The term Linux is commonly used to refer to the entire UNIX-like operating system of which the Linux kernel forms a part. However, this is something of a misnomer, since many of the key components contained within a typical commercial Linux distribution actually originate from a project that predates the inception of Linux by several years.
In 1984, Richard Stallman, an exceptionally talented programmer who had been working at MIT, set to work on creating a “free” UNIX implementation. Stallman’s outlook was a moral one, and free was defined in a legal sense, rather than a financial sense (see http://www.gnu.org/philosophy/free-sw.html). Nevertheless, the legal freedom that Stallman described carried with it the implicit consequence that software such as operating systems would be available at no or very low cost.
Stallman militated against the legal restrictions placed on proprietary operating systems by computer vendors. These restrictions meant that purchasers of computer software in general could not see the source code of the software they were buying, and they certainly could not copy, change, or redistribute it. He pointed out that such a framework encouraged programmers to compete with each other and hoard their work, rather than to cooperate and share it.

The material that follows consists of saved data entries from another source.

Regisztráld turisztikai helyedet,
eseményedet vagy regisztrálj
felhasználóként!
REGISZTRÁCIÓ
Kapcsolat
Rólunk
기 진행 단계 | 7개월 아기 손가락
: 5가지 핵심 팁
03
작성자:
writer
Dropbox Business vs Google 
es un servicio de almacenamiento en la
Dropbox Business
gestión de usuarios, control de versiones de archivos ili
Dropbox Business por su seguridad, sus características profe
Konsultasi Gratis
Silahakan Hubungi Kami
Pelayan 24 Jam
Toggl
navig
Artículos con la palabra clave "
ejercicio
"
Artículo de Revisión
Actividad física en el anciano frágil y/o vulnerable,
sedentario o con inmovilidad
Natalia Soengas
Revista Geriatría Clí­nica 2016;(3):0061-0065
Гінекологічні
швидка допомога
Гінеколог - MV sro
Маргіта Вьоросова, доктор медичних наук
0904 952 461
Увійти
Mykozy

In response, Stallman started the GNU project (a recursively defined acronym for “GNU’s not UNIX”) to develop an entire, freely available, UNIX-like system, consisting of a kernel and all associated software packages, and encouraged others to join him. In 1985, Stallman founded the Free Software Foundation (FSF), a nonprofit organization to support the GNU project as well as the development of free software in general.
When the GNU project was started, BSD was not free in the sense that Stallman meant. Use of BSD still required a license from AT&T, and users could not freely modify and redistribute the AT&T code that formed part of BSD.

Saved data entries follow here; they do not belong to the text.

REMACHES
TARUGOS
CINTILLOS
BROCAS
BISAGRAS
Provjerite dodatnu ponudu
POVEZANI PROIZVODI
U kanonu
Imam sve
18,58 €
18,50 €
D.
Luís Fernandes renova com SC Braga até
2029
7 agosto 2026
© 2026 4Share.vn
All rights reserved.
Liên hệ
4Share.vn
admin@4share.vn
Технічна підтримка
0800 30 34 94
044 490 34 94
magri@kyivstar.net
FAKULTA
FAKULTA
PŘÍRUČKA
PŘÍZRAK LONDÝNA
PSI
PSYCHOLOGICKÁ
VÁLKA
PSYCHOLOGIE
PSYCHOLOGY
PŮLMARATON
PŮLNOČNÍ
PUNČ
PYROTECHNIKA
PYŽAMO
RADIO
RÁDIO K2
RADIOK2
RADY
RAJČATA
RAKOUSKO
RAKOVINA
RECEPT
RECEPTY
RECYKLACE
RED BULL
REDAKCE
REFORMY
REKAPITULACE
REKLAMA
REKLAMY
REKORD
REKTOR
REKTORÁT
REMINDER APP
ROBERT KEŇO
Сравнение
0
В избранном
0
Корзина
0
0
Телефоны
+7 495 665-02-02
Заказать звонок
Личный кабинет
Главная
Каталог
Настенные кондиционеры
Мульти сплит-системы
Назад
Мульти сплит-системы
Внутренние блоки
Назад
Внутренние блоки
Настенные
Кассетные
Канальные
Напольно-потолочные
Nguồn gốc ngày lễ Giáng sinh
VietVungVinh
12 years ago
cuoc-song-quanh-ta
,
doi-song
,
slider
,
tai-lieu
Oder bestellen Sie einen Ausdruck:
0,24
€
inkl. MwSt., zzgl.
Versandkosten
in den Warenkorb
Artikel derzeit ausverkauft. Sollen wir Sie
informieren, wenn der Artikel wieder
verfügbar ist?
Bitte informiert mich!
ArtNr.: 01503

One of the important results of the GNU project was the development of the GNU General Public License (GPL), the legal embodiment of Stallman’s notion of free software. Much of the software in a Linux distribution, including the kernel, is licensed under the GPL or one of a number of similar licenses. Software licensed under the GPL must be made available in source code form, and must be freely redistributable under the terms of the GPL. Modifications to GPL-licensed software are freely permitted, but any distribution of such modified software must also be under the terms of the GPL. If the modified software is distributed in executable form, the author must also allow any recipients the option of obtaining the modified source for no more than the cost of distribution. The first version of the GPL was released in 1989. The current version of the license, version 3, was released in 2007. Version 2 of the license, released in 1991, remains in wide use, and is the license used for the Linux kernel. (Discussions of various free software licenses can be found in [St. Laurent, 2004] and [Rosen, 2005].)

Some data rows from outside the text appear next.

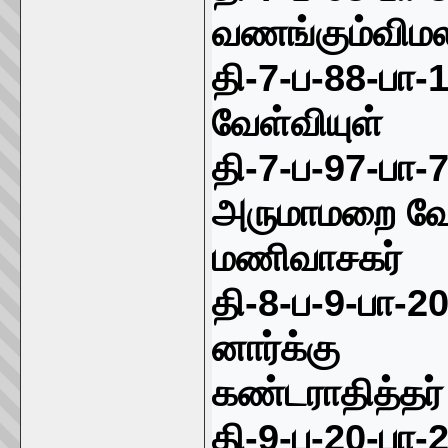
வணங்கும்வி
தி-
7-
ப-
88-
பா-
வேள்வியுள்
தி-
7-
ப-
97-
பா-
அருமாமறை வே
மணிவாசகர்
தி-
8-
ப-
9-
பா-
2
னார்க்கு
கண்டராதித்தர்
தி-
9-
ப-
20-
பா-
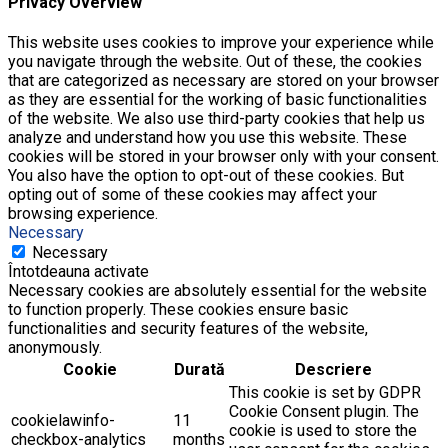
Privacy Overview
This website uses cookies to improve your experience while
you navigate through the website. Out of these, the cookies
that are categorized as necessary are stored on your browser
as they are essential for the working of basic functionalities
of the website. We also use third-party cookies that help us
analyze and understand how you use this website. These
cookies will be stored in your browser only with your consent.
You also have the option to opt-out of these cookies. But
opting out of some of these cookies may affect your
browsing experience.
Necessary
Necessary
Întotdeauna activate
Necessary cookies are absolutely essential for the website
to function properly. These cookies ensure basic
functionalities and security features of the website,
anonymously.
Cookie
Durată
Descriere
This cookie is set by GDPR
Cookie Consent plugin. The
cookielawinfo-
11
cookie is used to store the
checkbox-analytics
months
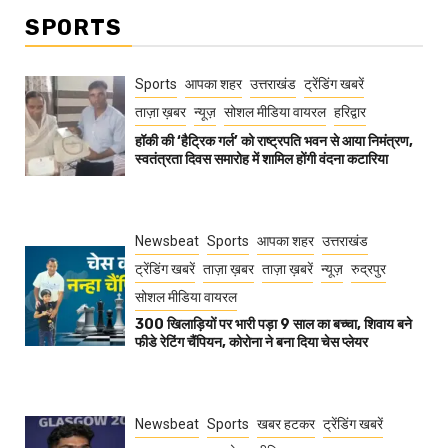
SPORTS
Sports
आपका शहर
उत्तराखंड
ट्रेंडिंग खबरें
ताज़ा ख़बर
न्यूज़
सोशल मीडिया वायरल
हरिद्वार
हॉकी की ‘हैट्रिक गर्ल’ को राष्ट्रपति भवन से आया निमंत्रण,
स्वतंत्रता दिवस समारोह में शामिल होंगी वंदना कटारिया
Newsbeat
Sports
आपका शहर
उत्तराखंड
ट्रेंडिंग खबरें
ताज़ा ख़बर
ताज़ा ख़बरें
न्यूज़
रुद्रपुर
सोशल मीडिया वायरल
300 खिलाड़ियों पर भारी पड़ा 9 साल का बच्चा, शिवाय बने
फीडे रेटिंग चैंपियन, कोरोना ने बना दिया चेस प्लेयर
Newsbeat
Sports
खबर हटकर
ट्रेंडिंग खबरें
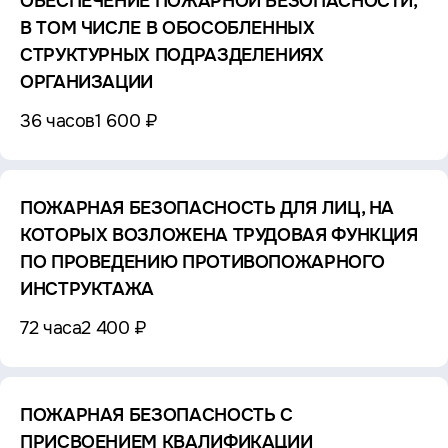
ОБЕСПЕЧЕНИЕ ПОЖАРНОЙ БЕЗОПАСНОСТИ,
В ТОМ ЧИСЛЕ В ОБОСОБЛЕННЫХ
СТРУКТУРНЫХ ПОДРАЗДЕЛЕНИЯХ
ОРГАНИЗАЦИИ
36 часов
1 600 ₽
ПОЖАРНАЯ БЕЗОПАСНОСТЬ ДЛЯ ЛИЦ, НА
КОТОРЫХ ВОЗЛОЖЕНА ТРУДОВАЯ ФУНКЦИЯ
ПО ПРОВЕДЕНИЮ ПРОТИВОПОЖАРНОГО
ИНСТРУКТАЖА
72 часа
2 400 ₽
ПОЖАРНАЯ БЕЗОПАСНОСТЬ С
ПРИСВОЕНИЕМ КВАЛИФИКАЦИИ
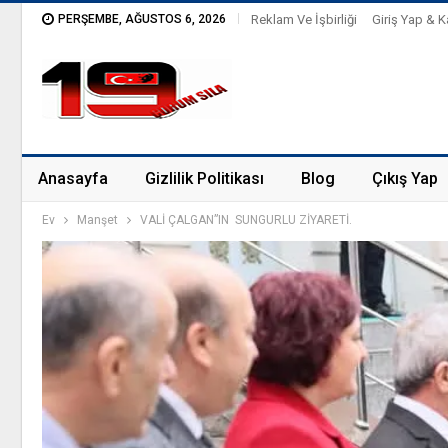
PERŞEMBE, AĞUSTOS 6, 2026
Reklam Ve İşbirliği
Giriş Yap & K
Anasayfa
Gizlilik Politikası
Blog
Çıkış Yap
Ev
Manşet
VALİ ÇALGAN”IN SUNGURLU ZİYARETİ.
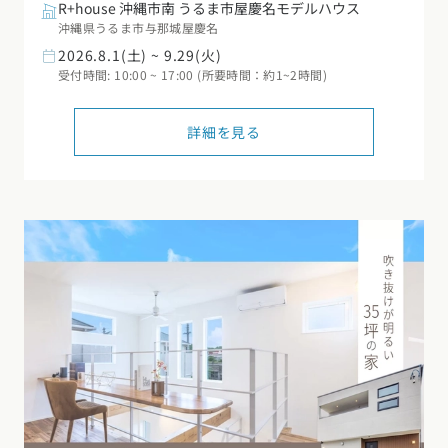
R+house 沖縄市南 うるま市屋慶名モデルハウス
東海エリア
沖縄県うるま市与那城屋慶名
スタイルのヒント
四国エリア
2026.8.1(土) ~ 9.29(火)
愛知県
岐阜県
静岡県
三重県
受付時間: 10:00 ~ 17:00 (所要時間：約1~2時間)
香川県
徳島県
愛媛県
高知県
デザインのヒント
関西エリア
詳細を見る
九州・沖縄エリア
ニュースレター
大阪府
兵庫県
京都府
滋賀県
奈良県
和歌山県
福岡県
佐賀県
長崎県
熊本県
大分県
宮崎県
鹿児島県
デザインコンテスト
沖縄県
中国エリア
広島県
岡山県
鳥取県
島根県
山口県
四国エリア
香川県
徳島県
愛媛県
高知県
九州・沖縄エリア
福岡県
佐賀県
長崎県
熊本県
大分県
宮崎県
鹿児島県
沖縄県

The GNU project did not initially produce a working UNIX kernel, but did produce a wide range of other programs. Since these programs were designed to run on a UNIX-like operating system, they could be, and were, used on existing UNIX implementations and, in some cases, even ported to other operating systems. Among the more well-known programs produced by the GNU project are the Emacs text editor, GCC (originally the GNU C compiler, but now renamed the GNU compiler collection, comprising compilers for C, C++, and other languages), the bash shell, and glibc (the GNU C library).
By the early 1990s, the GNU project had produced a system that was virtually complete, except for one important component: a working UNIX kernel. The GNU project had started work on an ambitious kernel design, known as the GNU/HURD, based on the Mach microkernel. However, the HURD was far from being in a form that could be released. (At the time of writing, work continues on the HURD, which currently runs only on the x86-32 architecture.)
Because a significant part of the program code that constitutes what is commonly known as the Linux system actually derives from the GNU project, Stallman prefers to use the term GNU/Linux to refer to the entire system. The question of naming (Linux versus GNU/Linux) is the source of some debate in the free software community. Since this book is primarily concerned with the API of the Linux kernel, we’ll generally use the term Linux.
The stage was set. All that was required was a working kernel to go with the otherwise complete UNIX system already produced by the GNU project.
In 1991, Linus Torvalds, a Finnish student at the University of Helsinki, was inspired to write an operating system for his Intel 80386 PC. In the course of his studies, Torvalds had come into contact with Minix, a small UNIX-like operating system kernel developed in the mid-1980s by Andrew Tanenbaum, a university professor in Holland. Tanenbaum made Minix, complete with source code, available as a tool for teaching operating system design in university courses. The Minix kernel could be built and run on a 386 system. However, since its primary purpose was as a teaching tool, it was designed to be largely independent of the hardware architecture, and it did not take full advantage of the 386 processor’s capabilities.
Torvalds therefore started on a project to create an efficient, full-featured UNIX kernel to run on the 386. Over a few months, Torvalds developed a basic kernel that allowed him to compile and run various GNU programs. Then, on October 5, 1991, Torvalds requested the help of other programmers, making the following now much-quoted announcement of version 0.02 of his kernel in the comp.os.minix Usenet newsgroup:
Do you pine for the nice days of Minix-1.1, when men were men and wrote their own device drivers? Are you without a nice project and just dying to cut your teeth on a OS you can try to modify for your needs? Are you finding it frustrating when everything works on Minix? No more all-nighters to get a nifty program working? Then this post might be just for you. As I mentioned a month ago, I’m working on a free version of a Minix-look-alike for AT-386 computers. It has finally reached the stage where it’s even usable (though may not be depending on what you want), and I am willing to put out the sources for wider distribution. It is just version 0.02 . . . but I’ve successfully run bash, gcc, gnu-make, gnu-sed, compress, etc. under it.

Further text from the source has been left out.